Start out with the permutation $g_1=(12)$ that generates the Sylow 2-subgroup $P_1$ of $S_2$. That will also do for $S_3$, but let's spend some time with $S_4$, and see how we can build its Sylow 2-subgroup, call it $P_2$, out of $P_1$. Consider the permutation $g_2=(13)(24)$. Notice that it interchanges the "lower half" ($=\{1,2\}$) with the "upper half" ($=\{3,4\}$) of the set $\{1,2,3,4\}$ elementwise. We see that the permutation $g_1'=g_2g_1g_2^{-1}=(34)$ alone generates a copy of $P_1$, call it $P_1'$, that acts on the upper half, i.e. a Sylow 2-subgroup of $\mathrm{Sym}(\{3,4\})$. The two groups $P_1$ and $P_1'$ act on disjoint subsets (=the two halves), so they commute with each other, and we can form their direct product $P_1\times P_1'$ inside $S_4$. As $g_2$ has order two, repeating the conjugation gives back $g_1=g_2g_1'g_2^{-1}$. This means that $g_2$ is in the normalizer of the group $P_1\times P_1'$. It follows that the subset $$ P_2=(P_1\times P_1')\cup g_2(P_1\times P_1') $$ is closed under multiplication and, hence a subgroup of $S_4$ of the desired size 8. From the above relations it follows that $P_2$ is generated by $g_1$ and $g_2$. We also recover the fact that $P_2$ is the dihedral group: for example $g_1g_2=(1324)$ is a 4-cycle. Do observe that you need to number the vertices of a square in a not the most obvious way to realize $P_2$ as the dihedral group. In what follows we forget about symmetries of geometric objects.
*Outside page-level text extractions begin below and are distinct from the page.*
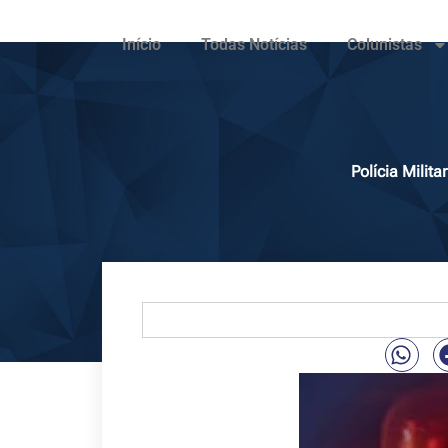
Início
Todas Notícias
Colunistas
Polícia Mili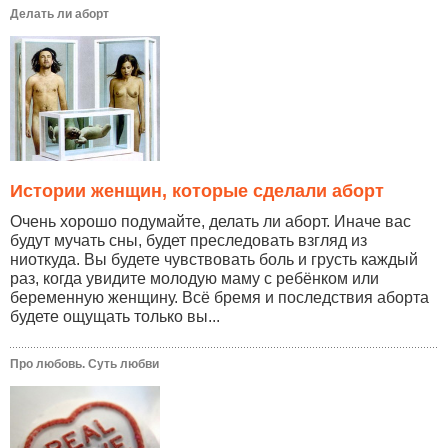
Делать ли аборт
Истории женщин, которые сделали аборт
Очень хорошо подумайте, делать ли аборт. Иначе вас
будут мучать сны, будет преследовать взгляд из
ниоткуда. Вы будете чувствовать боль и грусть каждый
раз, когда увидите молодую маму с ребёнком или
беременную женщину. Всё бремя и последствия аборта
будете ощущать только вы...
Про любовь. Суть любви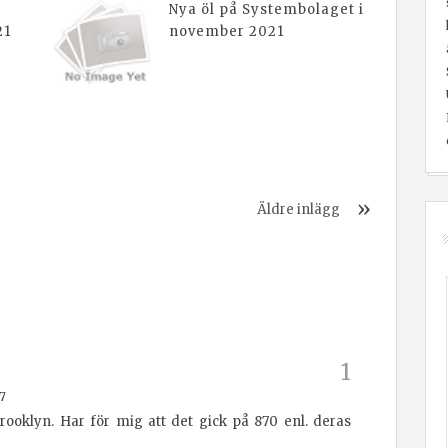
Nya öl på Systembolaget i
21
november 2021
Äldre inlägg
7
ooklyn. Har för mig att det gick på 870 enl. deras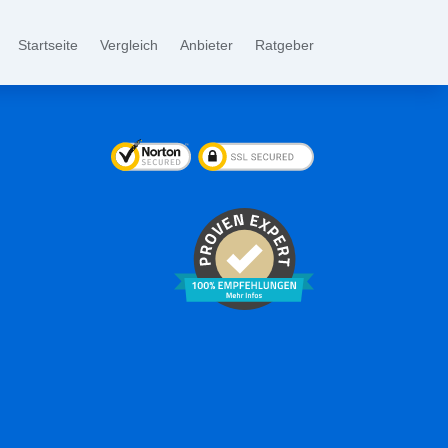
Startseite
Vergleich
Anbieter
Ratgeber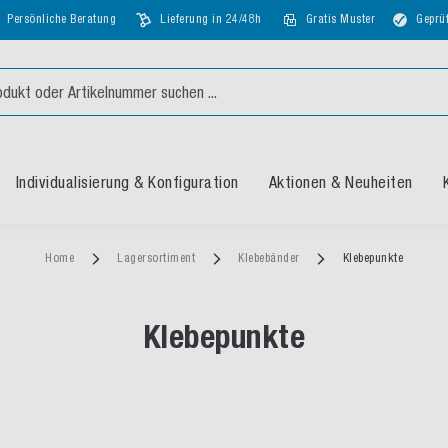
Persönliche Beratung
Lieferung in 24/48h
Gratis Muster
Geprüf
Individualisierung & Konfiguration
Aktionen & Neuheiten
Home
Lagersortiment
Klebebänder
Klebepunkte
Klebepunkte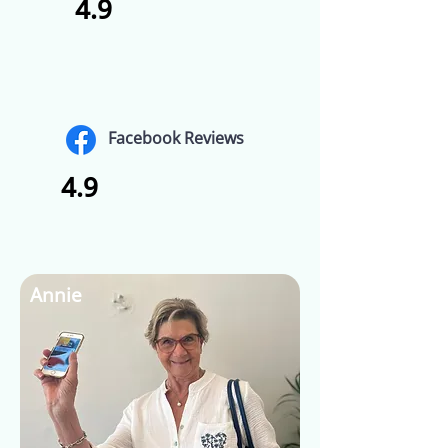
4.9
Facebook Reviews
4.9
Annie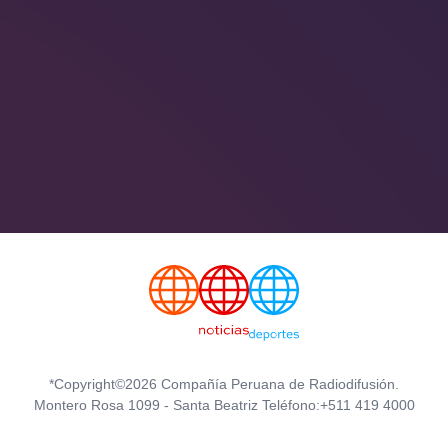
*Copyright©2026 Compañía Peruana de Radiodifusión.
Montero Rosa 1099 - Santa Beatriz Teléfono:+511 419 4000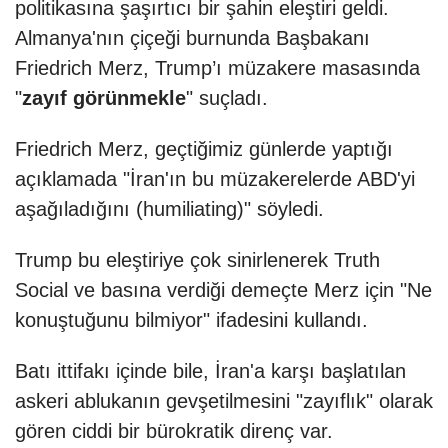
politikasına şaşırtıcı bir şahin eleştiri geldi.
Almanya'nın çiçeği burnunda Başbakanı
Friedrich Merz, Trump’ı müzakere masasında
"
zayıf görünmekle
" suçladı.
Friedrich Merz, geçtiğimiz günlerde yaptığı
açıklamada "İran'ın bu müzakerelerde ABD'yi
aşağıladığını (humiliating)" söyledi.
Trump bu eleştiriye çok sinirlenerek Truth
Social ve basına verdiği demeçte Merz için "Ne
konuştuğunu bilmiyor" ifadesini kullandı.
Batı ittifakı içinde bile, İran'a karşı başlatılan
askeri ablukanın gevşetilmesini "zayıflık" olarak
gören ciddi bir bürokratik direnç var.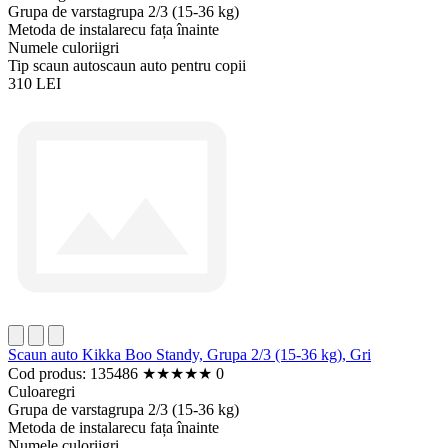
Grupa de varsta
grupa 2/3 (15-36 kg)
Metoda de instalare
cu fața înainte
Numele culorii
gri
Tip scaun auto
scaun auto pentru copii
310 LEI
Scaun auto Kikka Boo Standy, Grupa 2/3 (15-36 kg), Gri
Cod produs: 135486
★
★
★
★
★
0
Culoare
gri
Grupa de varsta
grupa 2/3 (15-36 kg)
Metoda de instalare
cu fața înainte
Numele culorii
gri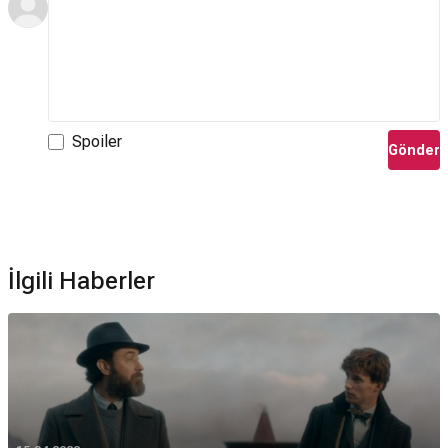
Spoiler
Gönder
İlgili Haberler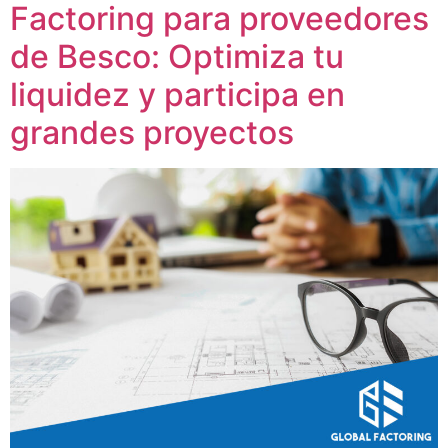
Factoring para proveedores
de Besco: Optimiza tu
liquidez y participa en
grandes proyectos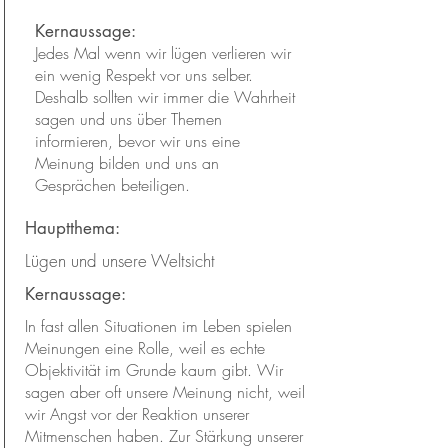
Kernaussage:
Jedes Mal wenn wir lügen verlieren wir
ein wenig Respekt vor uns selber.
Deshalb sollten wir immer die Wahrheit
sagen und uns über Themen
informieren, bevor wir uns eine
Meinung bilden und uns an
Gesprächen beteiligen.
Hauptthema:
Lügen und unsere Weltsicht
Kernaussage:
In fast allen Situationen im Leben spielen
Meinungen eine Rolle, weil es echte
Objektivität im Grunde kaum gibt. Wir
sagen aber oft unsere Meinung nicht, weil
wir Angst vor der Reaktion unserer
Mitmenschen haben. Zur Stärkung unserer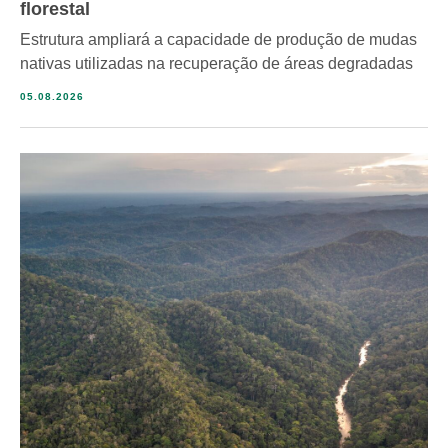
florestal
Estrutura ampliará a capacidade de produção de mudas
nativas utilizadas na recuperação de áreas degradadas
05.08.2026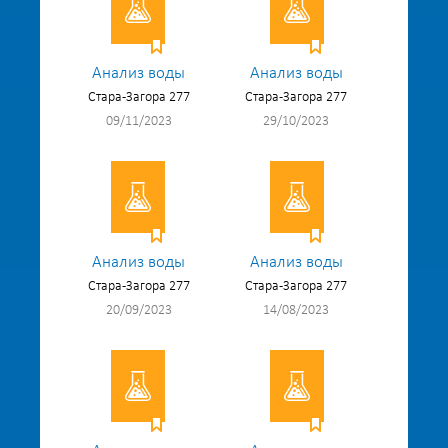
Анализ воды
Анализ воды
Стара-Загора 277
Стара-Загора 277
09/11/2023
29/10/2023
Анализ воды
Анализ воды
Стара-Загора 277
Стара-Загора 277
20/09/2023
14/08/2023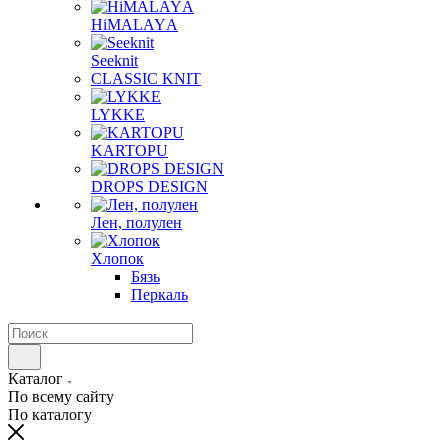
HiMALAYА
Seeknit
CLASSIC KNIT
LYKKE
KАRTOPU
DROPS DЕSIGN
Лен, полулен
Хлопок
Бязь
Перкаль
Каталог
По всему сайту
По каталогу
Next up is $S_6$. This is easy, because in addition to $P_2$ we only need to add yet another copy of $P_1$, namely the one generated by $g_1''=(56)$, call this group $P_1''$. The groups $P_2$ and $P_1''$ move different elements of $\{1,2,3,4,5,6\}$, so they commute inside $S_6$, and their direct product $P_2\times P_1''$ is a group of order 16. Hence it must be a Sylow 2-subgroup of $S_6$.

The story really begins with $S_8$. Let us introduce a new permutation $g_3=(15)(26)(37)(48)$. As earlier, we see that this order two permutation intechanges the lower half ($=\{1,2,3,4\}$) and the upper half ($=\{5,6,7,8\}$) of the set $\{1,2,3,4,5,6,7,8\}$ elementwise. Therefore the permutations $g_3g_1g_3^{-1}=(56)$ and $g_3g_2g_3^{-1}=(57)(68)$ generate a copy of $P_2$ acting on the upper half, call it $P_2'$. As in the case of $S_4$ we see that $g_3$ normalizes the direct product $P_2\times P_2'$, and the set $$ P_3=(P_2\times P_2')\cup g_3(P_2\times P_2') $$ is then a group of order $2\cdot8^2=2^7$. As $2^7$ is the highest power of two dividing $8!$, $P_3$ must be a Sylow 2-subgroup of $S_8$. Furthermore, the permutations $g_1,g_2,g_3$ already generate all of $P_3$.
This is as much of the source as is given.